EXERCISE GOAL: Images do not belong in the copy. Set down all the entries exactly.

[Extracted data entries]
※

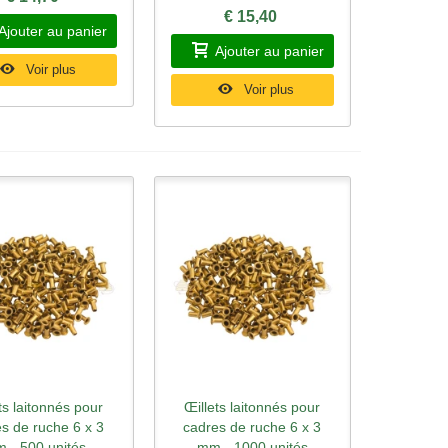
€ 15,40
Ajouter au panier
Ajouter au panier
Voir plus
Voir plus
ts laitonnés pour
Œillets laitonnés pour
rçu rapide
Aperçu rapide
s de ruche 6 x 3
cadres de ruche 6 x 3
 - 500 unités
mm - 1000 unités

※

RESPONSE TO THIS TASK:
€ 15,40
Ajouter au panier
Ajouter au panier
Voir plus
Voir plus
ts laitonnés pour
Œillets laitonnés pour
rçu rapide
Aperçu rapide
s de ruche 6 x 3
cadres de ruche 6 x 3
 - 500 unités
mm - 1000 unités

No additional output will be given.